DUYGUSAL BEDEL AĞIRDIR

Şimdi kısaca yazımın başındaki temel soruya dönelim.

Koronalı günlerden sonra hayatın günlük akışı olağan hale geldi diyelim.

Hiçbir şey eskisi gibi olmayacak mı?”

Hiçbir şey mi?

Ya da nasıl ve hangi şeyler eskisi gibi olmayacak?

Pekiyi sizce nasıl olacak?

Cevaplar bildiğiniz yerden gibi gelir ama ciddi bir cevap ister bu sorular.

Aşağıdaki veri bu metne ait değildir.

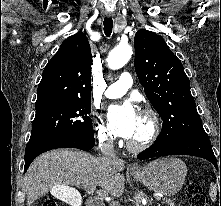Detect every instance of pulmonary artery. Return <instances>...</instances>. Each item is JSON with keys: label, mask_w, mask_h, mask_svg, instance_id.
I'll return each mask as SVG.
<instances>
[{"label": "pulmonary artery", "mask_w": 221, "mask_h": 206, "mask_svg": "<svg viewBox=\"0 0 221 206\" xmlns=\"http://www.w3.org/2000/svg\"><path fill=\"white\" fill-rule=\"evenodd\" d=\"M133 85V78L130 73L124 72L117 82L110 85L105 91V97L109 99L123 96Z\"/></svg>", "instance_id": "e3ab8cb5"}]
</instances>
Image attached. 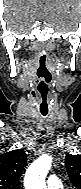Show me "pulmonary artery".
<instances>
[{
    "mask_svg": "<svg viewBox=\"0 0 81 189\" xmlns=\"http://www.w3.org/2000/svg\"><path fill=\"white\" fill-rule=\"evenodd\" d=\"M48 189H63L62 181L55 175H51L47 179Z\"/></svg>",
    "mask_w": 81,
    "mask_h": 189,
    "instance_id": "1",
    "label": "pulmonary artery"
}]
</instances>
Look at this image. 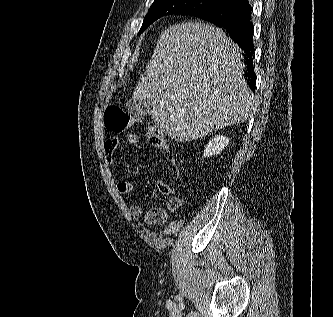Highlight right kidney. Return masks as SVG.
I'll list each match as a JSON object with an SVG mask.
<instances>
[{
	"instance_id": "obj_1",
	"label": "right kidney",
	"mask_w": 333,
	"mask_h": 317,
	"mask_svg": "<svg viewBox=\"0 0 333 317\" xmlns=\"http://www.w3.org/2000/svg\"><path fill=\"white\" fill-rule=\"evenodd\" d=\"M229 138L226 136H215L209 140L208 144L205 146L203 157H210L213 155H218L222 150L228 145Z\"/></svg>"
}]
</instances>
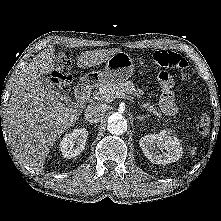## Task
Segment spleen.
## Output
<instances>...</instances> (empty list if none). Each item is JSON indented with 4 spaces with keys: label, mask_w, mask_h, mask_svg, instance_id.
I'll use <instances>...</instances> for the list:
<instances>
[{
    "label": "spleen",
    "mask_w": 221,
    "mask_h": 221,
    "mask_svg": "<svg viewBox=\"0 0 221 221\" xmlns=\"http://www.w3.org/2000/svg\"><path fill=\"white\" fill-rule=\"evenodd\" d=\"M194 154H195V150H194V148H192L191 155H194Z\"/></svg>",
    "instance_id": "obj_1"
}]
</instances>
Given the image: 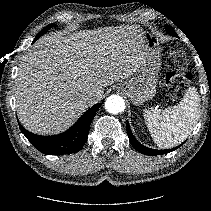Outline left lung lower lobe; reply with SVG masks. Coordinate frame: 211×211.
<instances>
[{"label":"left lung lower lobe","instance_id":"obj_1","mask_svg":"<svg viewBox=\"0 0 211 211\" xmlns=\"http://www.w3.org/2000/svg\"><path fill=\"white\" fill-rule=\"evenodd\" d=\"M127 134L129 136V141L130 143L132 144V146L137 150L139 151L140 153L142 154H146V155H152V156H155V155H161V154H166V153H169L175 149H177L179 146L173 148V149H166V150H155V149H150V148H147L145 146H143L142 144H140L133 136V134L131 133V130H130V127H129V124L127 122Z\"/></svg>","mask_w":211,"mask_h":211}]
</instances>
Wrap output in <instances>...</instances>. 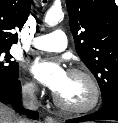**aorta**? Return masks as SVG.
Listing matches in <instances>:
<instances>
[{"label":"aorta","mask_w":118,"mask_h":123,"mask_svg":"<svg viewBox=\"0 0 118 123\" xmlns=\"http://www.w3.org/2000/svg\"><path fill=\"white\" fill-rule=\"evenodd\" d=\"M63 17L64 13L61 8L52 7L47 11L44 22L48 26H55L63 19Z\"/></svg>","instance_id":"762f6f07"}]
</instances>
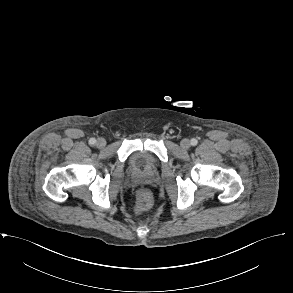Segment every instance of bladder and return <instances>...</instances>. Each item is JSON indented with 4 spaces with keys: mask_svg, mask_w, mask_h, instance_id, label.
Listing matches in <instances>:
<instances>
[{
    "mask_svg": "<svg viewBox=\"0 0 293 293\" xmlns=\"http://www.w3.org/2000/svg\"><path fill=\"white\" fill-rule=\"evenodd\" d=\"M131 166L133 169L146 176H153L159 169L157 159L146 151L136 152L131 158Z\"/></svg>",
    "mask_w": 293,
    "mask_h": 293,
    "instance_id": "obj_1",
    "label": "bladder"
}]
</instances>
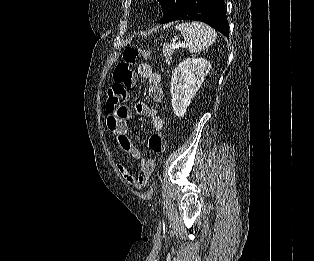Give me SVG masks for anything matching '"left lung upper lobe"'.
Masks as SVG:
<instances>
[{
	"label": "left lung upper lobe",
	"instance_id": "5c2ea615",
	"mask_svg": "<svg viewBox=\"0 0 314 261\" xmlns=\"http://www.w3.org/2000/svg\"><path fill=\"white\" fill-rule=\"evenodd\" d=\"M163 10L161 24L167 23L175 15L184 0H158Z\"/></svg>",
	"mask_w": 314,
	"mask_h": 261
}]
</instances>
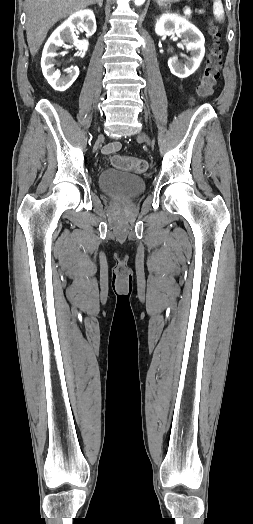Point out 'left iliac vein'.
Here are the masks:
<instances>
[{"label": "left iliac vein", "instance_id": "4c4485c4", "mask_svg": "<svg viewBox=\"0 0 253 524\" xmlns=\"http://www.w3.org/2000/svg\"><path fill=\"white\" fill-rule=\"evenodd\" d=\"M139 137L143 138L148 145H152L149 137L145 133H140Z\"/></svg>", "mask_w": 253, "mask_h": 524}]
</instances>
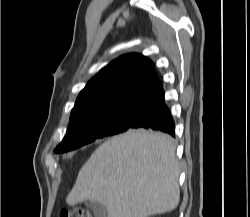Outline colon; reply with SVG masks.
<instances>
[{"instance_id": "1", "label": "colon", "mask_w": 250, "mask_h": 217, "mask_svg": "<svg viewBox=\"0 0 250 217\" xmlns=\"http://www.w3.org/2000/svg\"><path fill=\"white\" fill-rule=\"evenodd\" d=\"M60 217H92V215L85 209L72 208L68 210H63L60 213Z\"/></svg>"}]
</instances>
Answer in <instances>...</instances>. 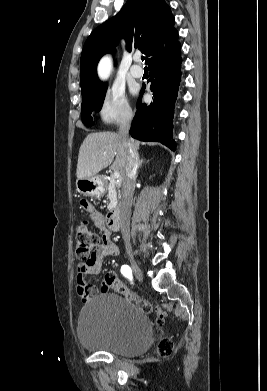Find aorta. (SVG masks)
Instances as JSON below:
<instances>
[{"label": "aorta", "mask_w": 267, "mask_h": 391, "mask_svg": "<svg viewBox=\"0 0 267 391\" xmlns=\"http://www.w3.org/2000/svg\"><path fill=\"white\" fill-rule=\"evenodd\" d=\"M111 67V61L109 57H104L99 64V73L102 78L106 77Z\"/></svg>", "instance_id": "762f6f07"}]
</instances>
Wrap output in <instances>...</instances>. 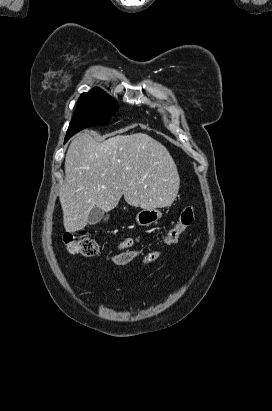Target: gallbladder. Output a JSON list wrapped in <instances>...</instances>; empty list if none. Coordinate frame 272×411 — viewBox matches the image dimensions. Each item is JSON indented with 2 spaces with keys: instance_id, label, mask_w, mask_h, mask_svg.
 Masks as SVG:
<instances>
[{
  "instance_id": "obj_1",
  "label": "gallbladder",
  "mask_w": 272,
  "mask_h": 411,
  "mask_svg": "<svg viewBox=\"0 0 272 411\" xmlns=\"http://www.w3.org/2000/svg\"><path fill=\"white\" fill-rule=\"evenodd\" d=\"M103 218L104 211L99 207H94L89 213L88 224L95 225L99 223Z\"/></svg>"
}]
</instances>
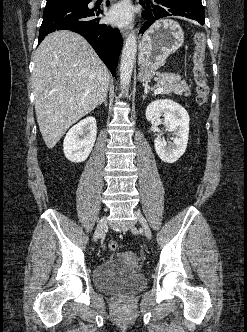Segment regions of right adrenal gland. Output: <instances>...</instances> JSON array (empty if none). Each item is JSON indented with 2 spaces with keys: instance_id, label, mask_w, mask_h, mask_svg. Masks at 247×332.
Masks as SVG:
<instances>
[{
  "instance_id": "obj_1",
  "label": "right adrenal gland",
  "mask_w": 247,
  "mask_h": 332,
  "mask_svg": "<svg viewBox=\"0 0 247 332\" xmlns=\"http://www.w3.org/2000/svg\"><path fill=\"white\" fill-rule=\"evenodd\" d=\"M103 103L105 106H107V95L104 97V99L102 100V102L99 105H101Z\"/></svg>"
}]
</instances>
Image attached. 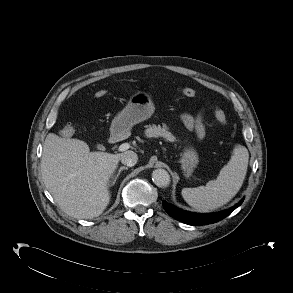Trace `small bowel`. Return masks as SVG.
I'll list each match as a JSON object with an SVG mask.
<instances>
[{
    "mask_svg": "<svg viewBox=\"0 0 293 293\" xmlns=\"http://www.w3.org/2000/svg\"><path fill=\"white\" fill-rule=\"evenodd\" d=\"M184 124L191 130H193L199 139L204 136V125L202 121V115H197L196 117L190 114H184L182 116Z\"/></svg>",
    "mask_w": 293,
    "mask_h": 293,
    "instance_id": "c3829d8e",
    "label": "small bowel"
}]
</instances>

Vereceğiniz cevaplar, her gün bildiğiniz gibiyse…

Şunları da bilin;

Öncelikle şu sözü tekrar okuyun:

Sevdiğimiz yerler değişirken, duygusal olarak ödediğimiz bedel memleket hasretine benzer bir şeydir.

Bu söz, yeni dünya ile sınırımızı işaretleyen, “hiçbir şey eskisi gibi olmayacak” düşüncesinin zihindeki tatsız ifadesidir.

Koronavirüsünden önceki hayatınızı yeşil bir vadide şölen gibi düşünüyorsanız, bundan sonraki sosyal hayatınızın, bu yeşil alanları birden bire siyanürle maden arayanların yarattığı gri bir tablo olarak hayal edin!

İnsanların dünyaya geldikleri günden beri tanıdıkları yaşam biçimi, doğal yapı, çevresel koşullar, geçim yolları, çalışma prensipleri, entelektüel etkinlikleri, ruhsal ihtiyaçlarını karşılama alışkanlıkları vardır.

Bunları kaybettiğinde her anlamda kıraç bir coğrafyanın ortasında mahsur kaldığınızı hissedersiniz.

Araştırma sonuçları ne diyordu?

Sıcaklık ve kuraklığa maruz kalmanın intihar riskini artırdığı ve psikiyatrik hastane ziyaretlerinin sayısını yükselttiğini ortaya çıkaran araştırmalara göre ayrıca kasırga ve sel kazazedelerinin travma sonrası stres bozukluğu ve depresyon geçirme olasılığının daha yüksek olduğu belirlendi.”

Durum böyleyken, tek cümle bizim hayatla sınırımızı çizemez.

Nasıl yeni bir dünya bekliyorsanız, hazırlığınızı ona göre yapın.

Zihinsel, ruhsal, bedensel olarak kendinizi nasıl gerçekleştirebileceğinizi iyi tasarlayın.

Evet koronadan önceki hayat olmayacak.

Bu hayatın ne kadar değişeceği biraz da size bağlı.

İnsan her ortama uyum sağlayabilir.

Yeter ki, içinden mutluluk çıkarabilsin.